出力のリダイレクトがサポートされていない Windows 3.1 などの環境では、 CLP オプションを使用することができます。 たとえば、上記の要求は以下のように書き直すことができます。

   db2 -r mydata\staflist.txt "select * from staff"
 
   db2 -z mydata\staflist.txt "select * from staff"

Windows 用の CLP オプションの詳細については、インストールおよび構成 補足 を参照してください。

コマンド行プロセッサーはプログラミング言語ではありません。 たとえば、ホスト変数およびステートメントはサポートしません。 そのため、

   db2 connect to :HostVar in share mode

このステートメント例は、 :HostVar が有効なデータベース名ではないため、構文上は正しくありません。

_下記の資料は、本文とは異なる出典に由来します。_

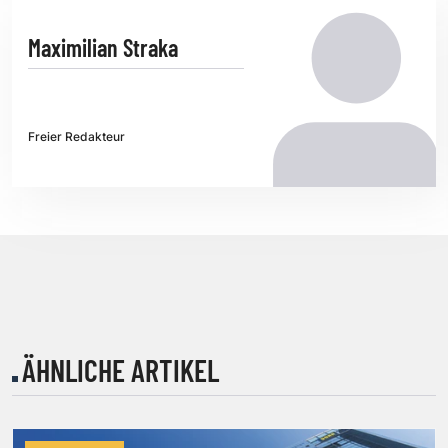
Maximilian Straka
Freier Redakteur
ÄHNLICHE ARTIKEL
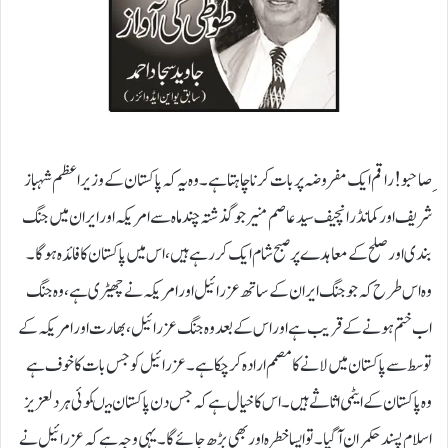
ِصاحبو! راقم ایک مفروضہ پر بات کرنا چاہتا ہے۔ وہ یہ کہ پاکستان کے وزیر اعظم شہباز
شریف اور کمانڈر انچیف سید عاصم منیر جو گذشتہ چند ماہ سے امریکہ اور ایران میں جنگ
بندی اور صلح کے معاہدے پر صبح شام ایک کر رہے ہیں، اس میں پاکستان کا فائدہ ہو گا۔
وہ اس طرح کہ جو جنگ ایران کے ساتھ عزرائیل اور امریکہ نے چھیڑی ہے، وہ جنگ
اب ختم ہونے کے قریب ہے اور اس کے بعد وہ جنگ عزرائیل ، بھارت اور امریکہ کے
توسط سے پاکستان میں لانے کا مصمم ارادہ کر چکا ہے۔عزرائیل کو جس بات کا خوف ہے
وہ پاکستان کے ایٹمی اثاثے ہیں۔ اس کاخیال ہے کہ جس دن پاکستان میںکوئی ہر دلعزیز
اسلام پسند حکمران آ گیا۔ تو ایسا خطرہ اور بھی بڑھ جائے گا۔یہی وجہ ہے کہ عزرائیل نے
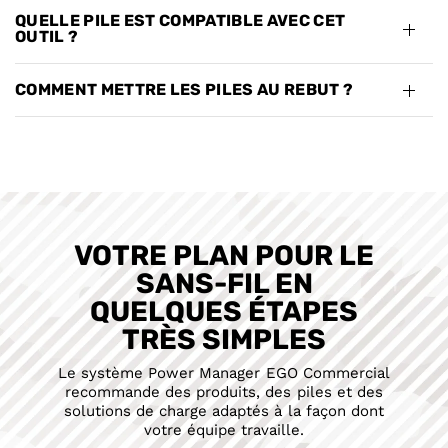
QUELLE PILE EST COMPATIBLE AVEC CET
OUTIL ?
COMMENT METTRE LES PILES AU REBUT ?
VOTRE PLAN POUR LE
SANS-FIL EN
QUELQUES ÉTAPES
TRÈS SIMPLES
Le système Power Manager EGO Commercial
recommande des produits, des piles et des
solutions de charge adaptés à la façon dont
votre équipe travaille.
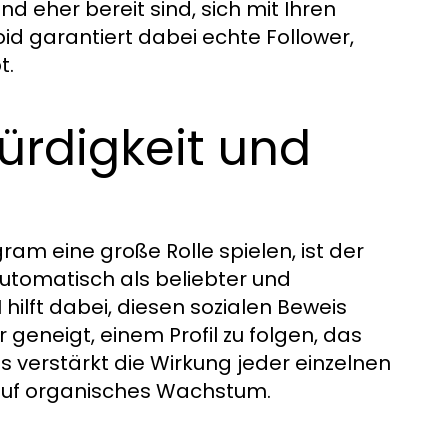
eher bereit sind, sich mit Ihren
id garantiert dabei echte Follower,
t.
ürdigkeit und
ram eine große Rolle spielen, ist der
 automatisch als beliebter und
hilft dabei, diesen sozialen Beweis
d
r geneigt, einem Profil zu folgen, das
 verstärkt die Wirkung jeder einzelnen
uf organisches Wachstum.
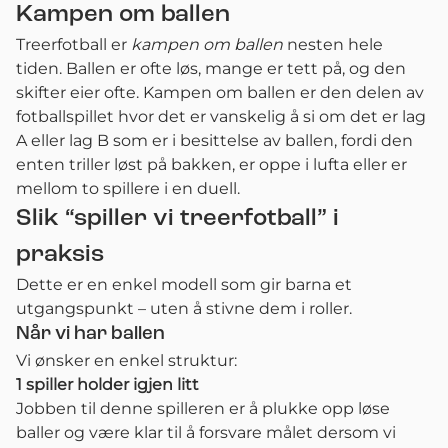
Kampen om ballen
Treerfotball er
kampen om ballen
nesten hele
tiden. Ballen er ofte løs, mange er tett på, og den
skifter eier ofte. Kampen om ballen er den delen av
fotballspillet hvor det er vanskelig å si om det er lag
A eller lag B som er i besittelse av ballen, fordi den
enten triller løst på bakken, er oppe i lufta eller er
mellom to spillere i en duell.
Slik “spiller vi treerfotball” i
praksis
Dette er en enkel modell som gir barna et
utgangspunkt – uten å stivne dem i roller.
Når vi har ballen
Vi ønsker en enkel struktur:
1 spiller holder igjen litt
Jobben til denne spilleren er å plukke opp løse
baller og være klar til å forsvare målet dersom vi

コマンド行プロセッサーは、SQL NULL 値をハイフン (-) で表します。 列が数値である場合、ハイフンは列の一番右に置きます。 列が数値ではない場合、ハイフンは列の一番左に置きます。 DB2 コネクトとホスト・データベースを使っている場合のコマンド行プロセッサーの使用の詳細については、 DB2 コネクト 使用者の手引き を参照してください。